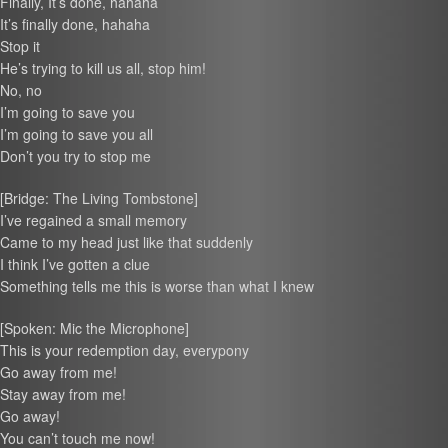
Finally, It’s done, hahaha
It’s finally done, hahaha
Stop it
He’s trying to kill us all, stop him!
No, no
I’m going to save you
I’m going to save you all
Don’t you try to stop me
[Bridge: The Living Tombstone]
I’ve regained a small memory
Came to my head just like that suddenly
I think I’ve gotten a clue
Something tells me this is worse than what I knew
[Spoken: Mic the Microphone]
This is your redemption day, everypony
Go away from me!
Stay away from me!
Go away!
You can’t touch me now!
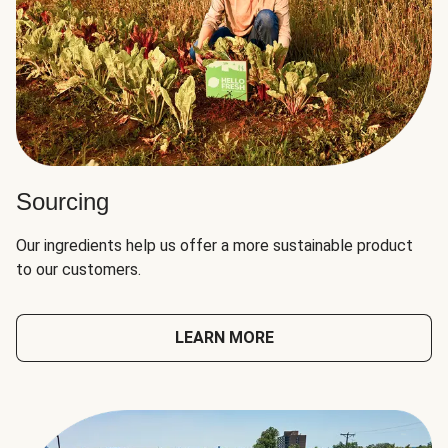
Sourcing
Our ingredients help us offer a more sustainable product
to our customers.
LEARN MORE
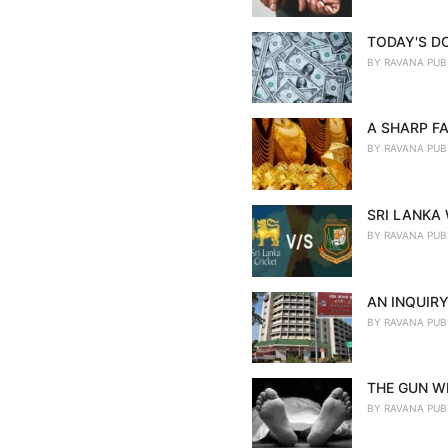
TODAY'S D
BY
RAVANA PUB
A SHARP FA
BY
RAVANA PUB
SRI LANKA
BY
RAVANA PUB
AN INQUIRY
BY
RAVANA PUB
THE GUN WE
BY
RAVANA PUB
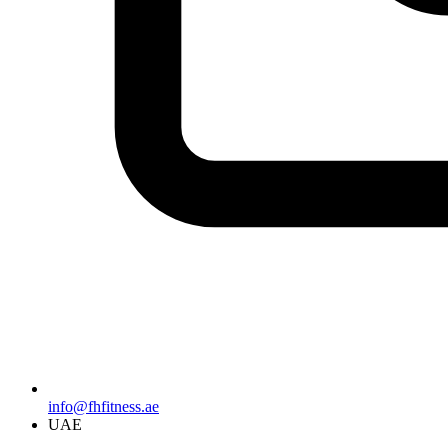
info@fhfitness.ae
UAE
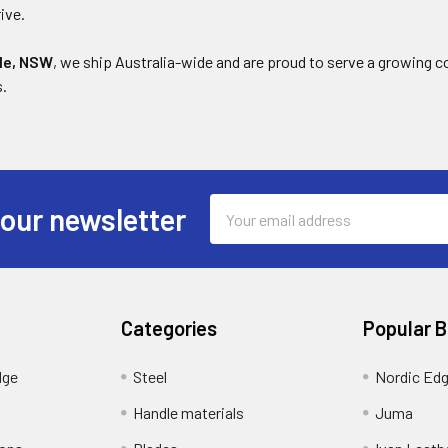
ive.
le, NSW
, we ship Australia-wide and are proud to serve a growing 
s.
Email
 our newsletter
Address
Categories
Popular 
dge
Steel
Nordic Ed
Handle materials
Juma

•••

→ WHAT TO PRODUCE
Keeping pictures out, repeat exactly the lines from the one containing "It’s finally done, hahaha" through the end of the listing.

→ COMPLETED TASK
It’s finally done, hahaha
Stop it
He’s trying to kill us all, stop him!
No, no
I’m going to save you
I’m going to save you all
Don’t you try to stop me
[Bridge: The Living Tombstone]
I’ve regained a small memory
Came to my head just like that suddenly
I think I’ve gotten a clue
Something tells me this is worse than what I knew
[Spoken: Mic the Microphone]
This is your redemption day, everypony
Go away from me!
Stay away from me!
Go away!
You can’t touch me now!
Sourcing
Our ingredients help us offer a more sustainable product
to our customers.
LEARN MORE
TODAY'S D
BY
RAVANA PUB
A SHARP FA
BY
RAVANA PUB
SRI LANKA
BY
RAVANA PUB
AN INQUIRY
BY
RAVANA PUB
THE GUN WE
BY
RAVANA PUB
info@fhfitness.ae
UAE
ive.
le, NSW
, we ship Australia-wide and are proud to serve a growing 
s.
Email
 our newsletter
Address
Categories
Popular 
dge
Steel
Nordic Ed
Handle materials
Juma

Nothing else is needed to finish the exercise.